Don't believe wiki. They're wrong. A retail purchase is most certainly a contract.
Because the girl is a minor, she can (in theory) demand her money back from the mother. So then the mother is stuck with the non-refundable tickets. The ironic thing is that if the girl bought the tickets from Disney herself, she (being a minor) wouldn't be bound by the terms of the deal (nonrefundable) and could get her money back and nobody would be stuck with anything.
 
Don't believe wiki. They're wrong. A retail purchase is most certainly a contract.
Because the girl is a minor, she can (in theory) demand her money back from the mother. So then the mother is stuck with the non-refundable tickets. The ironic thing is that if the girl bought the tickets from Disney herself, she (being a minor) wouldn't be bound by the terms of the deal (nonrefundable) and could get her money back and nobody would be stuck with anything.

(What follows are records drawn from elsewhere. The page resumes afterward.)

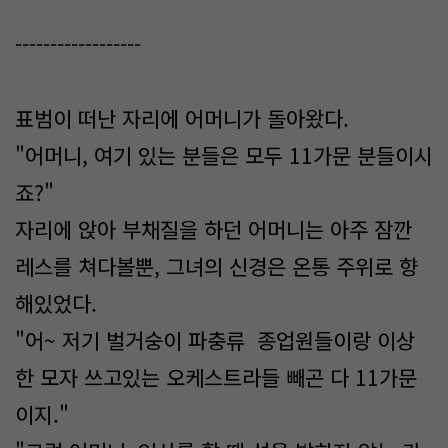
------------------
표범이 떠난 자리에 어머니가 돌아왔다.
"어머니, 여기 있는 분들은 모두 11가문 분들이시
죠?"
자리에 앉아 부채질을 하던 어머니는 아주 잠깐
레스를 쳐다볼뿐, 그녀의 신경은 온통 주위로 향
해있었다.
"어~ 저기 벌거숭이 파충류 종업원들이랑 이상
한 모자 쓰고있는 오케스트라들 빼곤 다 11가문
이지."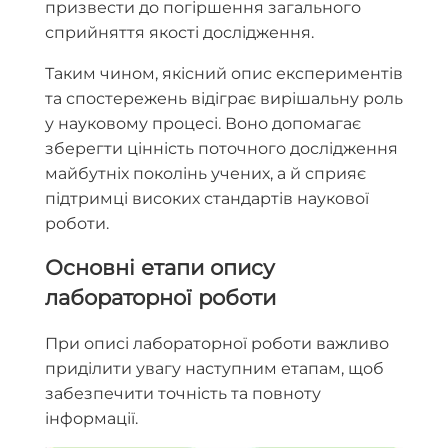
призвести до погіршення загального
сприйняття якості дослідження.
Таким чином, якісний опис експериментів
та спостережень відіграє вирішальну роль
у науковому процесі. Воно допомагає
зберегти цінність поточного дослідження
майбутніх поколінь учених, а й сприяє
підтримці високих стандартів наукової
роботи.
Основні етапи опису
лабораторної роботи
При описі лабораторної роботи важливо
приділити увагу наступним етапам, щоб
забезпечити точність та повноту
інформації.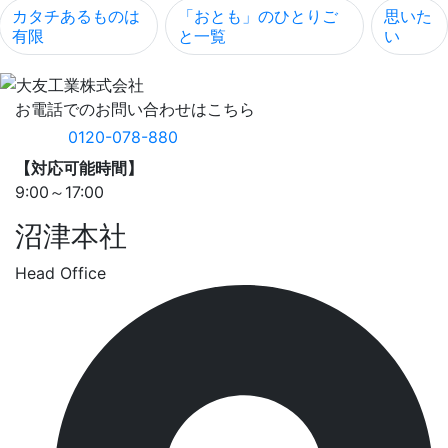
カタチあるものは
「おとも」のひとりご
思いた
有限
と一覧
い
お電話でのお問い合わせはこちら
0120-078-880
【対応可能時間】
9:00～17:00
沼津本社
Head Office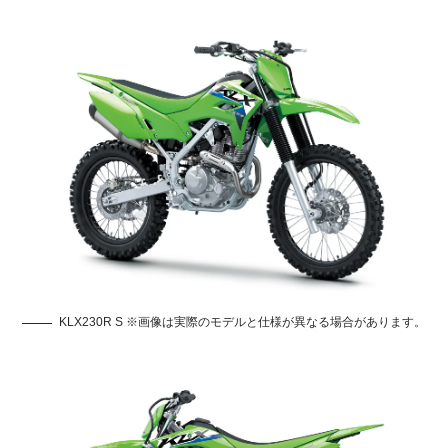
KLX230R S ※画像は実際のモデルと仕様が異なる場合があります。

So does that mean that a minor could buy a 5-day ticket, use four days and then demand their money back? If not, what makes this different?
 
The law is different in different states. We don't know where the OP lives.
The girl's mom won't file unless she's an idiot. Lawyers and court fees will end up costing more than the tickets.
OP have there been any updates?
 
i personally feel that the girl paid for plane and disney tickets then its her problem if she doesnt want to go. i also, would not still invite her. i dont think it would be a very happy trip...........she will have a credit for plane tickets and the disney ticket is still good for whenever...if i were that mother iwould just give the ex girlfriend her tickets and let her do whatever she must do. and i def. would not even have anything to do with the other mother. she does not have to.
 
While interesting to read.. there's not a lot of planning or themepark info in this thread.. moving it over to the ThemePark Community Board.

Thanks,

Knox
 
The law is different in different states. We don't know where the OP lives.
The girl's mom won't file unless she's an idiot. Lawyers and court fees will end up costing more than the tickets.
OP have there been any updates?

Most people don't hire a lawyer to go to small claims court. The court fees are actually pretty small and, depending where you are, you can ask to be awarded those fees in your claim. If you do ever happen to catch one of those daytime court shows, you'll see that people go to court for far less than $1000. I wouldn't rule it out.
 
So are ya'll saying that the $1,000 was handed to OP in CASH? If not, how was it paid to OP....by a check written by mom? If so, then all this discussion about whether or not it's a contract with the minor is rather moot, because if the mom wrote the check, then any contract would have been with the mom, not the daughter.

And, please, don't judge the legal system on those hokey courtroom drama shows. They do way too much editing of the law for "good television". Ever notice at the credits it either says, or an announcer says, that these people had a real case filed in small claims but agreed to dismiss their case and have it settled here in People's Court (or whatever the show is?). That's because the cases are found for their television value.....the more TV value the better chance of being picked. And they have to agree to dismiss their case with prejudice (meaning they can't file it again if they don't like the TV verdict) because many, if not most, of the legal decisions are based on good TV not good law. Ask any lawyer how much reality in legal basis goes into those verdicts. Kinda like believing that every medical show you watch is true to symptoms and treatments and cures. Entertaintain yes, reality no.


OP doesn't owe cash back to this family...she owes them the tickets they asked her to purchase for them, and that's all.